# [Saved entries]
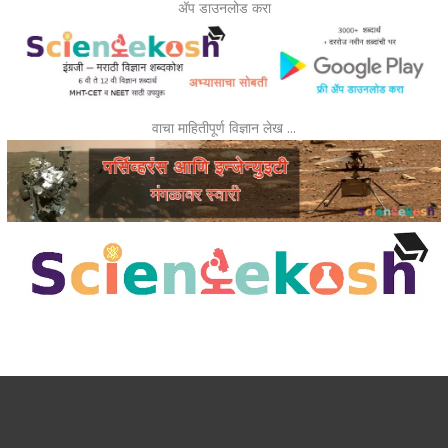
ॲप डाउनलोड करा
वाचा माहितीपूर्ण विज्ञान लेख …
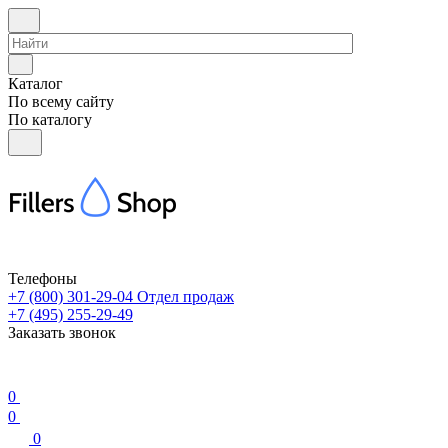
Каталог
По всему сайту
По каталогу
Телефоны
+7 (800) 301-29-04
Отдел продаж
+7 (495) 255-29-49
Заказать звонок
0
0
0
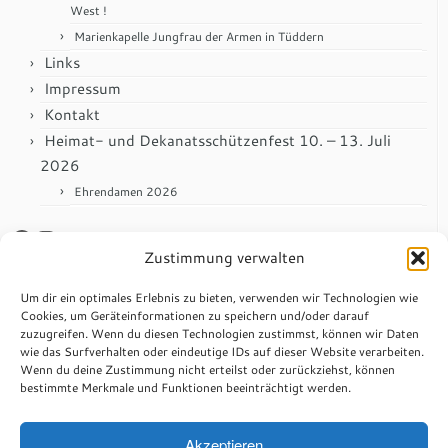
West !
Marienkapelle Jungfrau der Armen in Tüddern
Links
Impressum
Kontakt
Heimat- und Dekanatsschützenfest 10. – 13. Juli
2026
Ehrendamen 2026
Facebook
Instagram
Zustimmung verwalten
Anmelden
Um dir ein optimales Erlebnis zu bieten, verwenden wir Technologien wie
Cookies, um Geräteinformationen zu speichern und/oder darauf
zuzugreifen. Wenn du diesen Technologien zustimmst, können wir Daten
Impressum
wie das Surfverhalten oder eindeutige IDs auf dieser Website verarbeiten.
Wenn du deine Zustimmung nicht erteilst oder zurückziehst, können
Datenschutzerklärung
bestimmte Merkmale und Funktionen beeinträchtigt werden.
Anschrift
St. Sebastianus Schützenbruderschaft Tüddern e.V.
Akzeptieren
Kämpchen 22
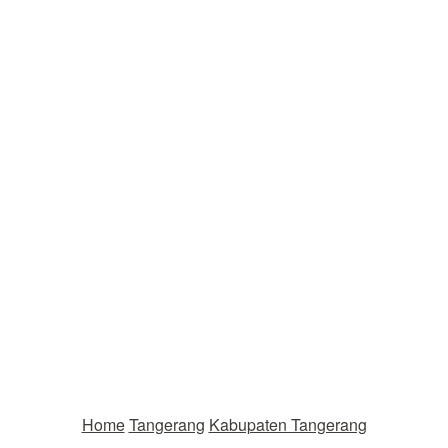
Home
Tangerang
Kabupaten Tangerang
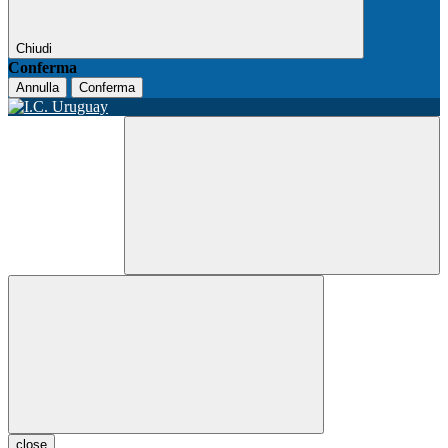
Chiudi
Conferma
Annulla
Conferma
close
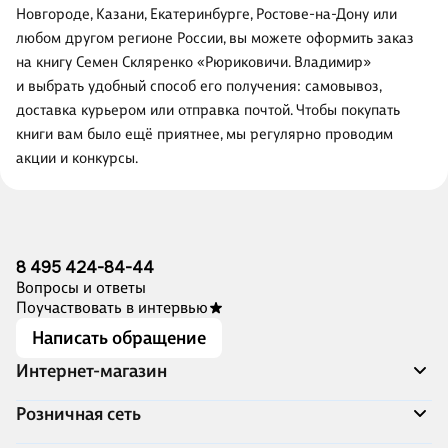
Новгороде, Казани, Екатеринбурге, Ростове-на-Дону или
любом другом регионе России, вы можете оформить заказ
на книгу Семен Скляренко «Рюриковичи. Владимир»
и выбрать удобный способ его получения: самовывоз,
доставка курьером или отправка почтой. Чтобы покупать
книги вам было ещё приятнее, мы регулярно проводим
акции и конкурсы.
8 495 424-84-44
Вопросы и ответы
Поучаствовать в интервью
Написать обращение
Интернет-магазин
Акции
Розничная сеть
Распродажа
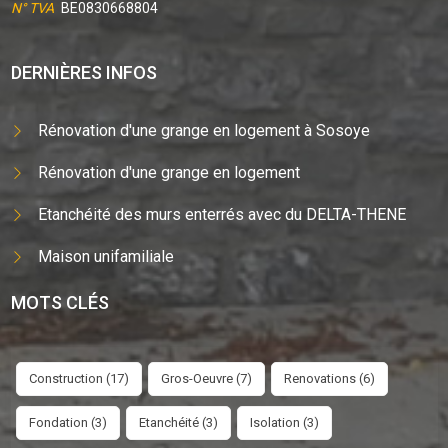
N° TVA
BE0830668804
DERNIÈRES INFOS
Rénovation d'une grange en logement à Sosoye
Rénovation d'une grange en logement
Etanchéité des murs enterrés avec du DELTA-THENE
Maison unifamiliale
MOTS CLÉS
Construction (17)
Gros-Oeuvre (7)
Renovations (6)
Fondation (3)
Etanchéité (3)
Isolation (3)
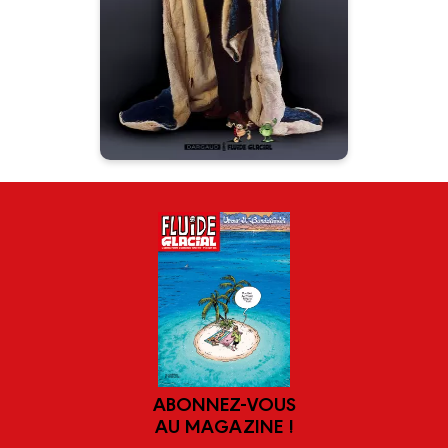
Évènement historique: Pilote
(Dargaud) et Fluide Glacial
s'associent pour rendre
hommage à Marcel Gotlib.
ABONNEZ-VOUS
AU MAGAZINE !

# [Exercise]
Would you please repeat only the lines above, beginning at the one that has "वाचा माहितीपूर्ण विज्ञान लेख …" and stopping after the one that has "Cookies, um Geräteinformationen", exactly and with no pictures?

# [Solution for this exercise]
वाचा माहितीपूर्ण विज्ञान लेख …
Каталог
По всему сайту
По каталогу
Телефоны
+7 (800) 301-29-04
Отдел продаж
+7 (495) 255-29-49
Заказать звонок
0
0
0
West !
Marienkapelle Jungfrau der Armen in Tüddern
Links
Impressum
Kontakt
Heimat- und Dekanatsschützenfest 10. – 13. Juli
2026
Ehrendamen 2026
Facebook
Instagram
Zustimmung verwalten
Anmelden
Um dir ein optimales Erlebnis zu bieten, verwenden wir Technologien wie
Cookies, um Geräteinformationen zu speichern und/oder darauf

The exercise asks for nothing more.